Aide Accused of Being Anonymous Writer Is Reassigned to Energy Department
WASHINGTON — The White House is transferring a senior national security aide who fell under suspicion of writing an anonymous insider account of dissent within the Trump administration, the latest of several senior personnel moves stemming from questions of loyalty to President Trump.
Victoria Coates, Mr. Trump’s deputy national security adviser, will move on Monday to the Department of Energy, where she will serve as a senior adviser to Energy Secretary Dan Brouillette.
Robert C. O’Brien, the national security adviser, announced on Thursday the staff shift in a statement, saying her move was intended to “ensure the close alignment of energy policy with national security objectives.” The move was first reported by Axios.
But current and former administration officials said Ms. Coates, who managed Middle East and North Africa issues on the National Security Council, had been targeted by a whisper campaign among some pro-Trump conservatives that she was Anonymous, an official who wrote a September 2018 Op-Ed essay for The New York Times that was expanded into a book that was published last year.
The Times identified Anonymous as only “a senior official in the Trump administration.” The unnamed official, whose identity is known to the senior leadership of the Times editorial page department but not to their counterparts in the news department or to reporters who cover the White House, has managed to remain anonymous for more than a year in spite of frenzied efforts to uncover the person’s identity. It is unclear whether the person still works in government.
Ms. Coates’s allies dispute the notion that she is the unnamed author, who wrote that many Trump officials, including the author, “are working diligently from within to frustrate parts of his agenda and his worst inclinations.” Mr. Trump and his senior advisers were enraged by the essay and have made efforts to identify who wrote it.
A senior administration official who declined to be named said that the White House “does not put any stock in the suggestion” that Ms. Coates was the author of the book and the Times opinion essay. The official said her transfer had been in the works for several weeks.
But the accusations against her had become a significant distraction. Last week, as rumors circulated about her job status, Ms. Coates was scheduled to appear on a panel at the conservative Hudson Institute. She never showed up, providing no advance explanation.
Earlier this month, the literary agents for Anonymous issued a statement vehemently denying that Ms. Coates, an art historian who had worked with them on her 2016 book about art and democracy, was the author in question.

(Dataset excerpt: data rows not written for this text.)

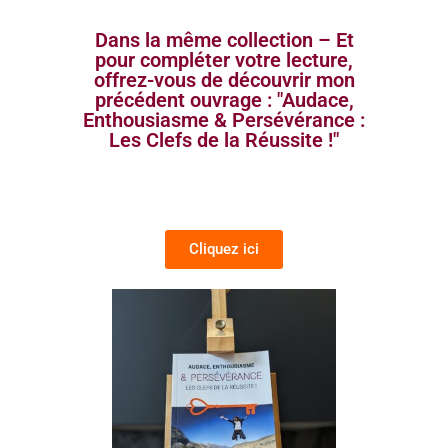
Dans la même collection – Et
pour compléter votre lecture,
offrez-vous de découvrir mon
précédent ouvrage : "Audace,
Enthousiasme & Persévérance :
Les Clefs de la Réussite !"
Cliquez ici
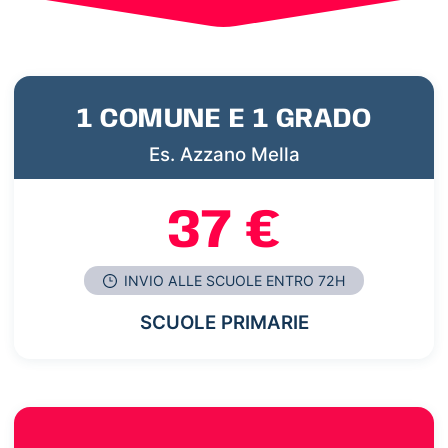
1 COMUNE E 1 GRADO
Es. Azzano Mella
37 €
INVIO ALLE SCUOLE ENTRO 72H
SCUOLE PRIMARIE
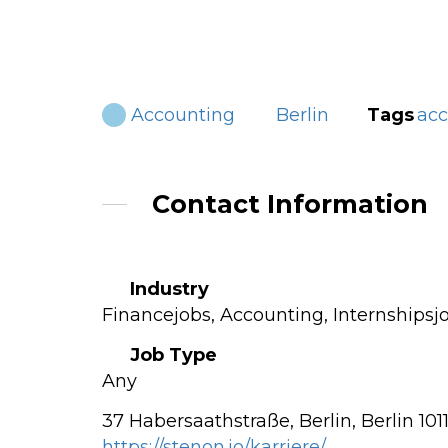
Tags
ac
Accounting
Berlin
Contact Information
Industry
Financejobs, Accounting, Internshipsj
Job Type
Any
37 Habersaathstraße, Berlin, Berlin 10
https://stenon.io/karriere/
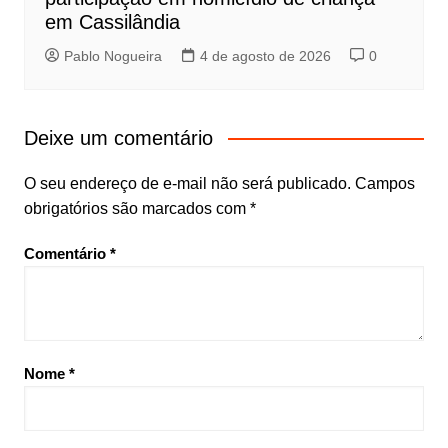
em Cassilândia
Pablo Nogueira
4 de agosto de 2026
0
Deixe um comentário
O seu endereço de e-mail não será publicado.
Campos
obrigatórios são marcados com
*
Comentário
*
Nome
*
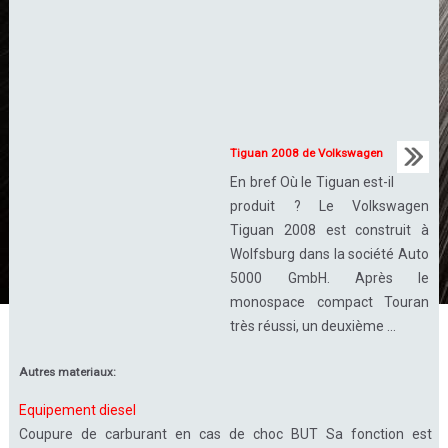
Tiguan 2008 de Volkswagen
En bref Où le Tiguan est-il
produit ? Le Volkswagen
Tiguan 2008 est construit à
Wolfsburg dans la société Auto
5000 GmbH. Après le
monospace compact Touran
très réussi, un deuxième ...
Autres materiaux:
Equipement diesel
Coupure de carburant en cas de choc BUT Sa fonction est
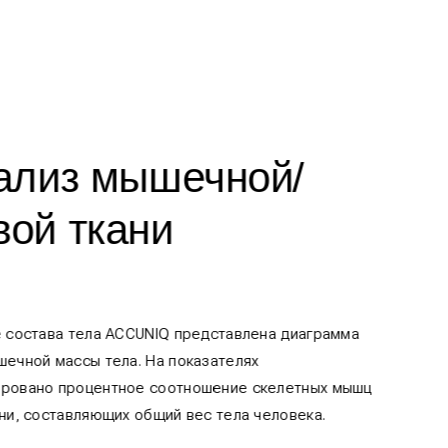
ализ мышечной/
ой ткани
 состава тела ACCUNIQ представлена диаграмма
ечной массы тела. На показателях
овано процентное соотношение скелетных мышц
и, составляющих общий вес тела человека.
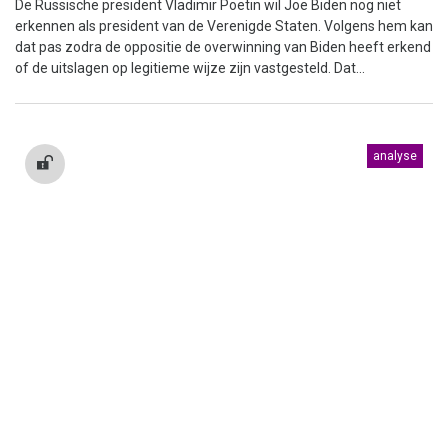
De Russische president Vladimir Poetin wil Joe Biden nog niet
erkennen als president van de Verenigde Staten. Volgens hem kan
dat pas zodra de oppositie de overwinning van Biden heeft erkend
of de uitslagen op legitieme wijze zijn vastgesteld. Dat...
analyse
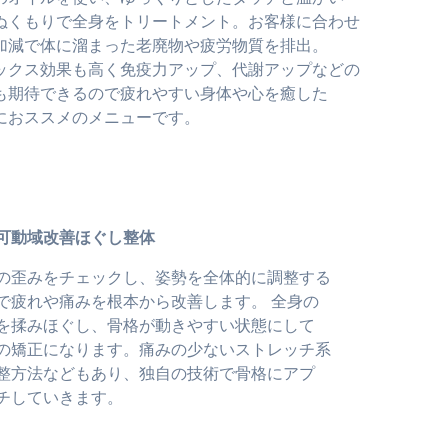
ぬくもりで全身をトリートメント。お客様に合わせ
加減で体に溜まった老廃物や疲労物質を排出。
ックス効果も高く免疫力アップ、代謝アップなどの
も期待できるので疲れやすい身体や心を癒した
におススメのメニューです。
可動域改善ほぐし整体
の歪みをチェックし、姿勢を全体的に調整する
で疲れや痛みを根本から改善します。 全身の
を揉みほぐし、骨格が動きやすい状態にして
の矯正になります。痛みの少ないストレッチ系
整方法などもあり、独自の技術で骨格にアプ
チしていきます。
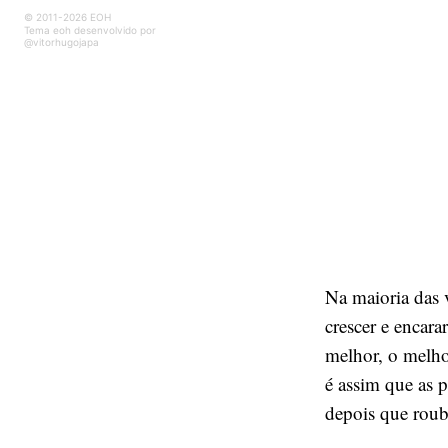
© 2011-2026 EOH
Tema eoh desenvolvido por
@vitorhugojapa
Na maioria das 
crescer e encar
melhor, o melho
é assim que as 
depois que rou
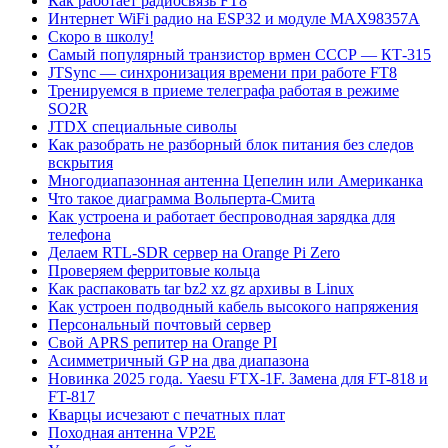
Как работает радиосвязь FT8
Интернет WiFi радио на ESP32 и модуле MAX98357A
Скоро в школу!
Самый популярный транзистор врмен СССР — КТ-315
JTSync — синхронизация времени при работе FT8
Тренируемся в приеме телеграфа работая в режиме
SO2R
JTDX специальные сиволы
Как разобрать не разборный блок питания без следов
вскрытия
Многодиапазонная антенна Цепелин или Американка
Что такое диаграмма Вольперта-Смита
Как устроена и работает беспроводная зарядка для
телефона
Делаем RTL-SDR сервер на Orange Pi Zero
Проверяем ферритовые кольца
Как распаковать tar bz2 xz gz архивы в Linux
Как устроен подводный кабель высокого напряжения
Персональный почтовый сервер
Свой APRS репитер на Orange PI
Асимметричный GP на два диапазона
Новинка 2025 года. Yaesu FTX-1F. Замена для FT-818 и
FT-817
Кварцы исчезают с печатных плат
Походная антенна VP2E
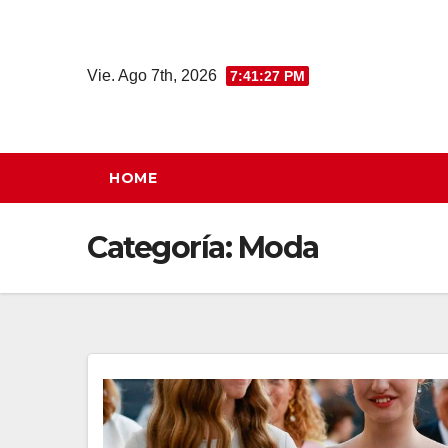
Saltar
al
contenido
Vie. Ago 7th, 2026
7:41:28 PM
HOME
Categoría:
Moda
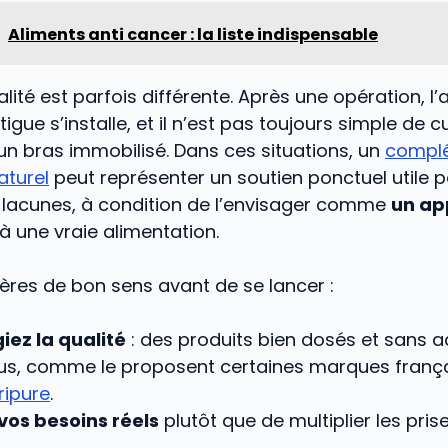
Aliments anti cancer : la liste indispensable
éalité est parfois différente. Après une opération, l’
tigue s’installe, et il n’est pas toujours simple de c
n bras immobilisé. Dans ces situations, un
compl
aturel
peut représenter un soutien ponctuel utile 
s lacunes, à condition de l’envisager comme
un ap
à une vraie alimentation.
ères de bon sens avant de se lancer :
giez la qualité
: des produits bien dosés et sans ad
us, comme le proposent certaines marques frança
ripure
.
vos besoins réels
plutôt que de multiplier les pris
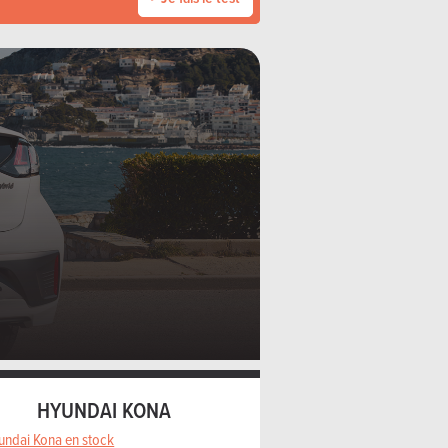
HYUNDAI KONA
undai Kona en stock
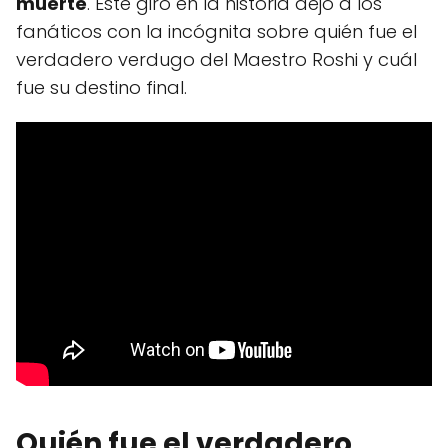
muerte
. Este giro en la historia dejó a los
fanáticos con la incógnita sobre quién fue el
verdadero verdugo del Maestro Roshi y cuál
fue su destino final.
Quién fue el verdadero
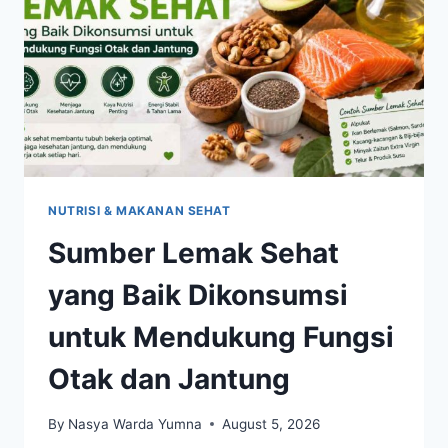
NUTRISI & MAKANAN SEHAT
Sumber Lemak Sehat
yang Baik Dikonsumsi
untuk Mendukung Fungsi
Otak dan Jantung
By
Nasya Warda Yumna
August 5, 2026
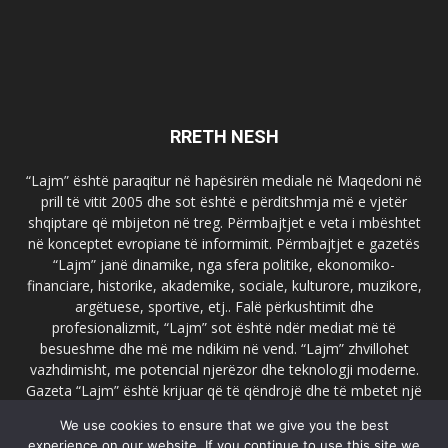
RRETH NESH
“Lajm” është paraqitur në hapësirën mediale në Maqedoni në
prill të vitit 2005 dhe sot është e përditshmja më e vjetër
shqiptare që mbijeton në treg. Përmbajtjet e veta i mbështet
në konceptet evropiane të informimit. Përmbajtjet e gazetës
“Lajm” janë dinamike, nga sfera politike, ekonomiko-
financiare, historike, akademike, sociale, kulturore, muzikore,
argëtuese, sportive, etj.. Falë përkushtimit dhe
profesionalizmit, “Lajm” sot është ndër mediat më të
besueshme dhe më me ndikim në vend. “Lajm” zhvillohet
vazhdimisht, me potencial njerëzor dhe teknologji moderne.
Gazeta “Lajm” është krijuar që të qëndrojë dhe të mbetet një
emër i dallueshëm në hapësirat ballkanike dhe evropiane. Ueb
We use cookies to ensure that we give you the best
faqja zyrtare e gazetës “Lajm”, www.lajmpress.org është një
experience on our website. If you continue to use this site we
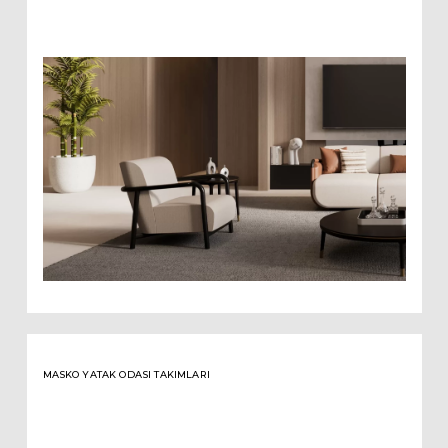
MASKO YATAK ODASI TAKIMLARI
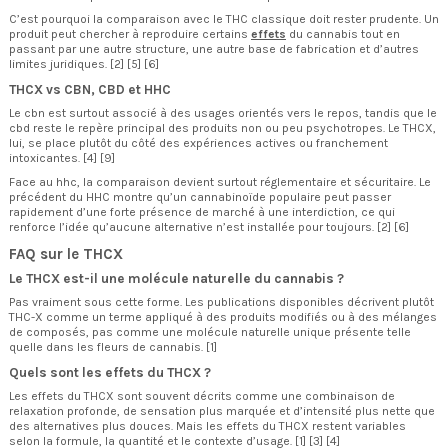
C’est pourquoi la comparaison avec le THC classique doit rester prudente. Un
produit peut chercher à reproduire certains
effets
du cannabis tout en
passant par une autre structure, une autre base de fabrication et d’autres
limites juridiques. [2] [5] [6]
THCX vs CBN, CBD et HHC
Le cbn est surtout associé à des usages orientés vers le repos, tandis que le
cbd reste le repère principal des produits non ou peu psychotropes. Le THCX,
lui, se place plutôt du côté des expériences actives ou franchement
intoxicantes. [4] [9]
Face au hhc, la comparaison devient surtout réglementaire et sécuritaire. Le
précédent du HHC montre qu’un cannabinoïde populaire peut passer
rapidement d’une forte présence de marché à une interdiction, ce qui
renforce l’idée qu’aucune alternative n’est installée pour toujours. [2] [6]
FAQ sur le THCX
Le THCX est-il une molécule naturelle du cannabis ?
Pas vraiment sous cette forme. Les publications disponibles décrivent plutôt
THC-X comme un terme appliqué à des produits modifiés ou à des mélanges
de composés, pas comme une molécule naturelle unique présente telle
quelle dans les fleurs de cannabis. [1]
Quels sont les effets du THCX ?
Les effets du THCX sont souvent décrits comme une combinaison de
relaxation profonde, de sensation plus marquée et d’intensité plus nette que
des alternatives plus douces. Mais les effets du THCX restent variables
selon la formule, la quantité et le contexte d’usage. [1] [3] [4]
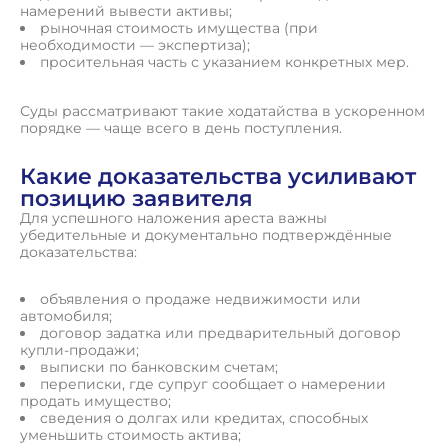
намерений вывести активы;
рыночная стоимость имущества (при
необходимости — экспертиза);
просительная часть с указанием конкретных мер.
Суды рассматривают такие ходатайства в ускоренном
порядке — чаще всего в день поступления.
Какие доказательства усиливают
позицию заявителя
Для успешного наложения ареста важны
убедительные и документально подтверждённые
доказательства:
объявления о продаже недвижимости или
автомобиля;
договор задатка или предварительный договор
купли-продажи;
выписки по банковским счетам;
переписки, где супруг сообщает о намерении
продать имущество;
сведения о долгах или кредитах, способных
уменьшить стоимость актива;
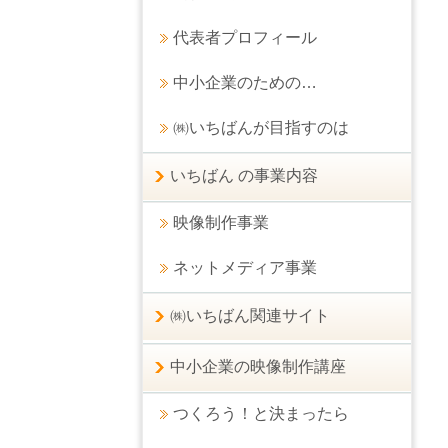
代表者プロフィール
中小企業のための…
㈱いちばんが目指すのは
いちばん の事業内容
映像制作事業
ネットメディア事業
㈱いちばん関連サイト
中小企業の映像制作講座
つくろう！と決まったら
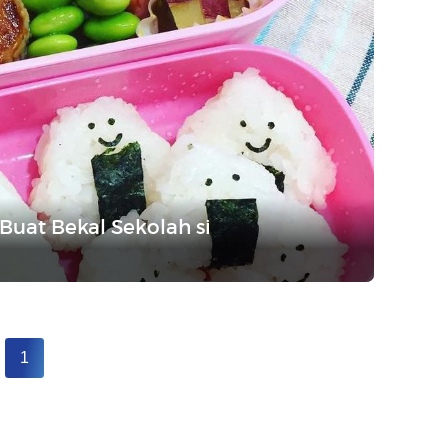
 Buat Bekal Sekolah si
1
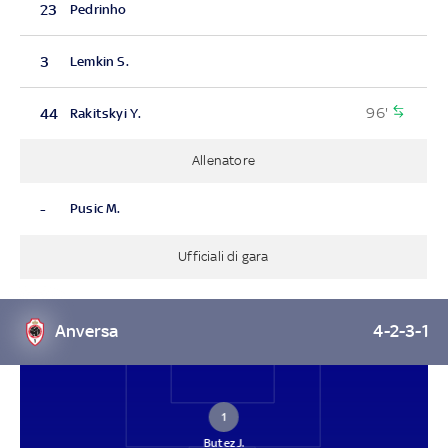
23
Pedrinho
3
Lemkin S.
96'
44
Rakitskyi Y.
Allenatore
-
Pusic M.
Ufficiali di gara
Anversa
4-2-3-1
1
Butez J.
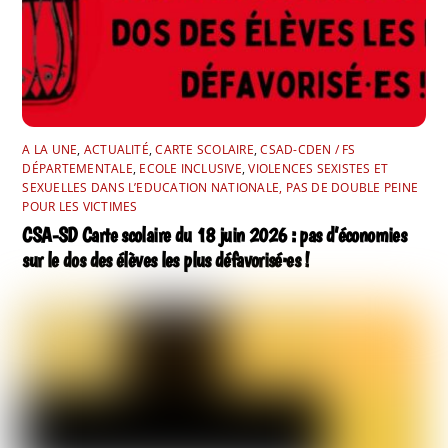
A LA UNE
,
ACTUALITÉ
,
CARTE SCOLAIRE
,
CSAD-CDEN / FS
DÉPARTEMENTALE
,
ECOLE INCLUSIVE
,
VIOLENCES SEXISTES ET
SEXUELLES DANS L’EDUCATION NATIONALE, PAS DE DOUBLE PEINE
POUR LES VICTIMES
CSA-SD Carte scolaire du 18 juin 2026 : pas d’économies
sur le dos des élèves les plus défavorisé·es !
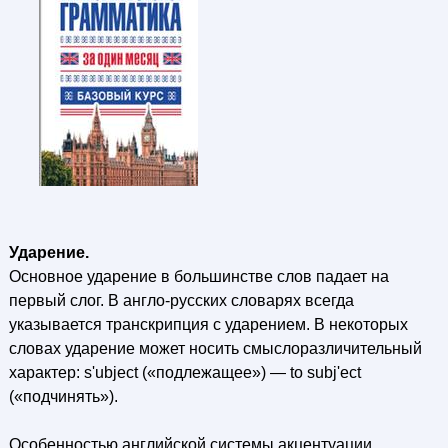
Ударение.
Основное ударение в большинстве слов падает на
первый слог. В англо-русских словарях всегда
указывается транскрипция с ударением. В некоторых
словах ударение может носить смыслоразличительный
характер: s'ubject («подлежащее») — to subj'ect
(«подчинять»).
Особенностью английской системы акцентуации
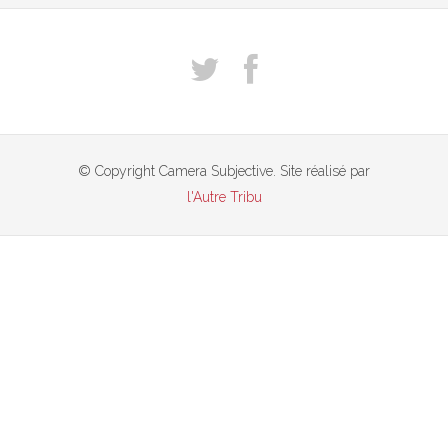
© Copyright Camera Subjective. Site réalisé par
l'Autre Tribu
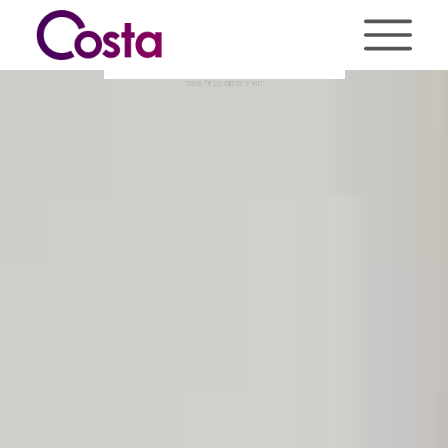
Ski
t
conten
בניית אתר Classic Doors
תאריך פרסום: 22 יולי 2018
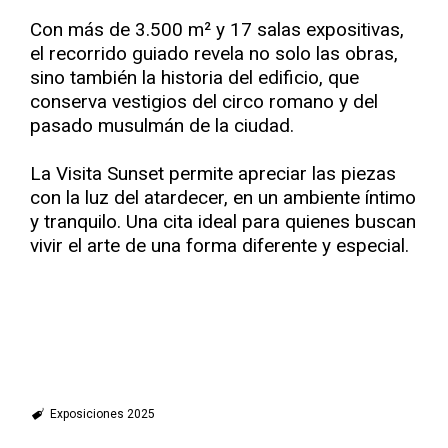
Con más de 3.500 m² y 17 salas expositivas,
el recorrido guiado revela no solo las obras,
sino también la historia del edificio, que
conserva vestigios del circo romano y del
pasado musulmán de la ciudad.
La Visita Sunset permite apreciar las piezas
con la luz del atardecer, en un ambiente íntimo
y tranquilo. Una cita ideal para quienes buscan
vivir el arte de una forma diferente y especial.
Exposiciones 2025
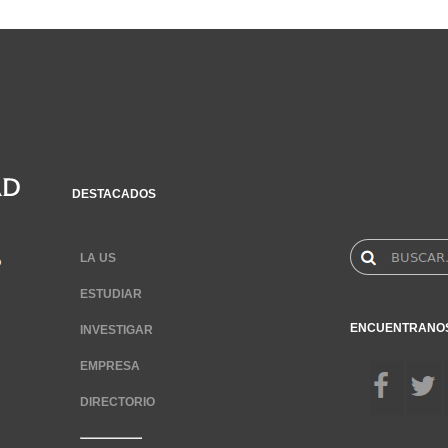
DESTACADOS
LA US
ESTUDIAR
ENCUENTRANO
INVESTIGAR
EMPRESA
DIRECTORIO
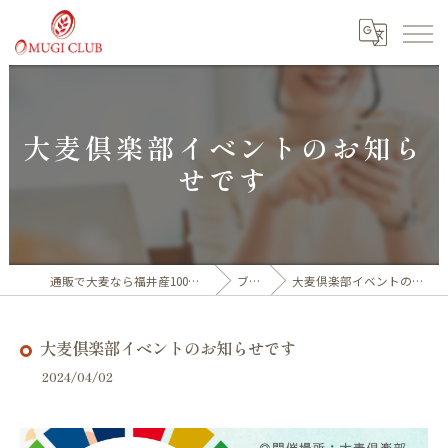
大麦倶楽部イベントのお知ら
せです
通販で大麦なら福井産100%の大麦倶楽部
ブログ
大麦倶楽部イベントのお知らせです
大麦倶楽部イベントのお知らせです
2024/04/02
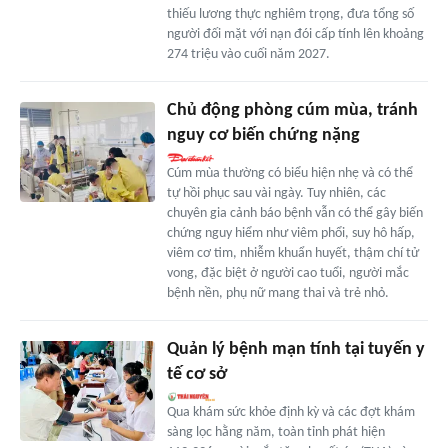
thiếu lương thực nghiêm trọng, đưa tổng số
người đối mặt với nạn đói cấp tính lên khoảng
274 triệu vào cuối năm 2027.
Chủ động phòng cúm mùa, tránh
nguy cơ biến chứng nặng
Cúm mùa thường có biểu hiện nhẹ và có thể
tự hồi phục sau vài ngày. Tuy nhiên, các
chuyên gia cảnh báo bệnh vẫn có thể gây biến
chứng nguy hiểm như viêm phổi, suy hô hấp,
viêm cơ tim, nhiễm khuẩn huyết, thậm chí tử
vong, đặc biệt ở người cao tuổi, người mắc
bệnh nền, phụ nữ mang thai và trẻ nhỏ.
Quản lý bệnh mạn tính tại tuyến y
tế cơ sở
Qua khám sức khỏe định kỳ và các đợt khám
sàng lọc hằng năm, toàn tỉnh phát hiện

Known as a hawk on Middle East issues, including Israel and Iran, Ms. Coates previously served as a foreign policy aide to Senator Ted Cruz, Republican of Texas. She has held multiple national security jobs in the Trump administration and was promoted to deputy national security adviser shortly after Mr. O’Brien took over the National Security Council last fall.
Her departure came shortly after the dismissal from the council of Lt. Col. Alexander S. Vindman, who testified against Mr. Trump during impeachment hearings in the House, along with Mr. Vindman’s brother, also a national security staffer. The two men were reassigned to the Department of Defense, from which they had been detailed to the National Security Council.
Those dismissals and Ms. Coates’s reassignment are unrelated to a downsizing of the council’s staff that Mr. O’Brien initiated. Mr. O’Brien has said the staff cuts — trimming the agency’s size from 176 positions to less than 115 by the end of this month — are necessary to streamline operations, but critics see the moves as convenient cover for pushing out officials of uncertain loyalty to Mr. Trump.
“While I’m sad to lose an important member of our team,” Mr. O’Brien said in a statement, “Victoria will be a big asset to Secretary Brouillette as he executes the president’s energy security policy priorities.”